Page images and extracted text
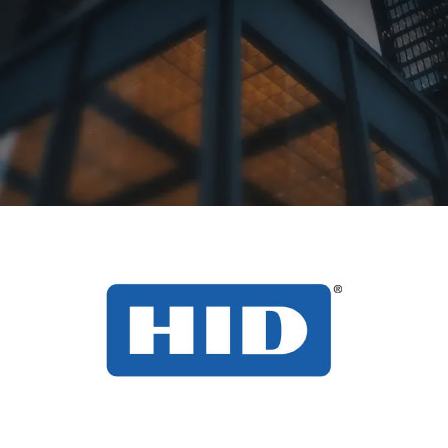
Contactez-nous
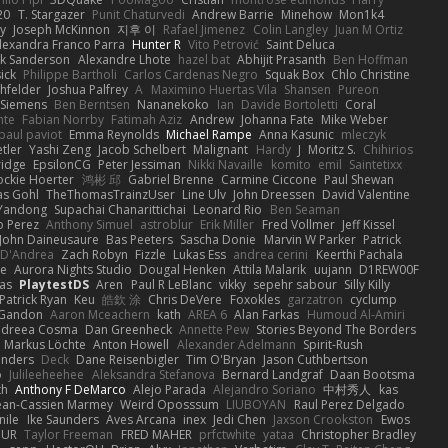
20
T. Stargazer
Punit Chaturvedi
Andrew Barrie
Minehow
Mon1k4
ay
Joseph McKinnon
지후 이
Rafael Jimenez
Colin Langley
Juan M Ortiz
lexandra Franco Parra
Hunter R
Vito Petrović
Saint Deluca
k Sanderson
Alexandre Lhote
hazel bat
Abhijit Prasanth
Ben Hoffman
ick
Philippe Bartholi
Carlos Cardenas Negro
Squak Box
Chlo Christine
chfelder
Joshua Palfrey
A
Maximino Huertas Vila
Shansen
Pureon
 Siemens
Ben Berntsen
Nananekoko
Ian
Davide Bortoletti
Coral
nte
Fabian Norrby
Fatimah Aziz
Andrew
Johanna Fate
Mike Weber
paul paviot
Emma Reynolds
Michael Rampe
Anna Kasunic
mleczyk
tler
Yashi Zeng
Jacob Schelbert
Malignant
Hardy
J
Moritz S.
Chihirios
ridge
EpsilonCG
Peter Jessiman
Nikki Navaille
komito
emil
Saintetixx
ockie Hoerter
鸿彬 邱
Gabriel Brenne
Carmine Ciccone
Paul Shewan
s Gohl
TheThomasTrainzUser
Line Ulv
John Dreessen
David Valentine
Yandong
Supachai Chanarittichai
Leonard Rio
Ben Seaman
o Perez
Anthony Simuel
astroblur
Erik Miller
Fred Vollmer
Jeff Kissel
John Daineusaure
Bas Peeters
Sascha Donie
Marvin W Parker
Patrick
 D'Andrea
Zach Robyn
Fizzle
Lukas Ess
andrea cerini
Keerthi Pachala
e
Aurora Nights Studio
Dougal Henken
Attila Malarik
uujann
D1REW00F
as
PlaytestDS
Aren
Paul R LeBlanc
vikky
sepehr sabour
Silly Killy
Patrick Ryan
Keu
皓欽 涂
Chris DeVere
Foxokles
garzatron
cyclump
 Gandon
Aaron Mceachern
kath
AREA 6
Alan Farkas
Humoud Al-Amiri
dreea Cosma
Dan Greenheck
Annette Pew
Stories Beyond The Borders
Markus Löchte
Anton Howell
Alexander Adelmann
Spirit-Rush
anders
Deck
Dane Reisenbigler
Tim O'Bryan
Jason Cuthbertson
o
Julileeheehee
Aleksandra Stefanova
Bernard Landgraf
Daan Bootsma
th
Anthony F DeMarco
Alejo Parada
Alejandro Soriano
中村秀人
kas
ean-Cassien Marmey
Weird Oposssum
LIUBOYAN
Raul Perez Delgado
nile
Ike Saunders
Aves Arcana
inex
Jedi Chen
Jaxson Crookston
Ewos
HUR
Taylor Freeman
FRED MAHER
prfctwhite
yataa
Christopher Bradley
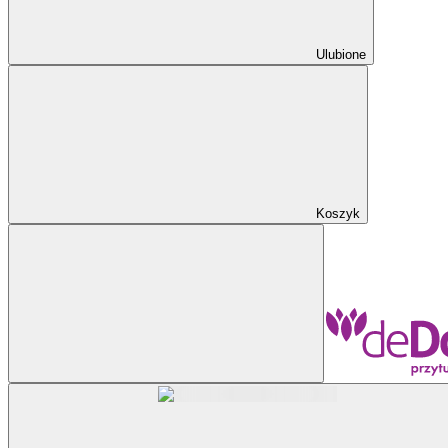
Ulubione
Koszyk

Work task. A verbatim copy of the entries, without the pictures, is what this task requires.

Answer to the exercise.
Contactez-nous
20
T. Stargazer
Punit Chaturvedi
Andrew Barrie
Minehow
Mon1k4
ay
Joseph McKinnon
지후 이
Rafael Jimenez
Colin Langley
Juan M Ortiz
lexandra Franco Parra
Hunter R
Vito Petrović
Saint Deluca
k Sanderson
Alexandre Lhote
hazel bat
Abhijit Prasanth
Ben Hoffman
ick
Philippe Bartholi
Carlos Cardenas Negro
Squak Box
Chlo Christine
chfelder
Joshua Palfrey
A
Maximino Huertas Vila
Shansen
Pureon
 Siemens
Ben Berntsen
Nananekoko
Ian
Davide Bortoletti
Coral
nte
Fabian Norrby
Fatimah Aziz
Andrew
Johanna Fate
Mike Weber
paul paviot
Emma Reynolds
Michael Rampe
Anna Kasunic
mleczyk
tler
Yashi Zeng
Jacob Schelbert
Malignant
Hardy
J
Moritz S.
Chihirios
ridge
EpsilonCG
Peter Jessiman
Nikki Navaille
komito
emil
Saintetixx
ockie Hoerter
鸿彬 邱
Gabriel Brenne
Carmine Ciccone
Paul Shewan
s Gohl
TheThomasTrainzUser
Line Ulv
John Dreessen
David Valentine
Yandong
Supachai Chanarittichai
Leonard Rio
Ben Seaman
o Perez
Anthony Simuel
astroblur
Erik Miller
Fred Vollmer
Jeff Kissel
John Daineusaure
Bas Peeters
Sascha Donie
Marvin W Parker
Patrick
 D'Andrea
Zach Robyn
Fizzle
Lukas Ess
andrea cerini
Keerthi Pachala
e
Aurora Nights Studio
Dougal Henken
Attila Malarik
uujann
D1REW00F
as
PlaytestDS
Aren
Paul R LeBlanc
vikky
sepehr sabour
Silly Killy
Patrick Ryan
Keu
皓欽 涂
Chris DeVere
Foxokles
garzatron
cyclump
 Gandon
Aaron Mceachern
kath
AREA 6
Alan Farkas
Humoud Al-Amiri
dreea Cosma
Dan Greenheck
Annette Pew
Stories Beyond The Borders
Markus Löchte
Anton Howell
Alexander Adelmann
Spirit-Rush
anders
Deck
Dane Reisenbigler
Tim O'Bryan
Jason Cuthbertson
o
Julileeheehee
Aleksandra Stefanova
Bernard Landgraf
Daan Bootsma
th
Anthony F DeMarco
Alejo Parada
Alejandro Soriano
中村秀人
kas
ean-Cassien Marmey
Weird Oposssum
LIUBOYAN
Raul Perez Delgado
nile
Ike Saunders
Aves Arcana
inex
Jedi Chen
Jaxson Crookston
Ewos
HUR
Taylor Freeman
FRED MAHER
prfctwhite
yataa
Christopher Bradley
Ulubione
Koszyk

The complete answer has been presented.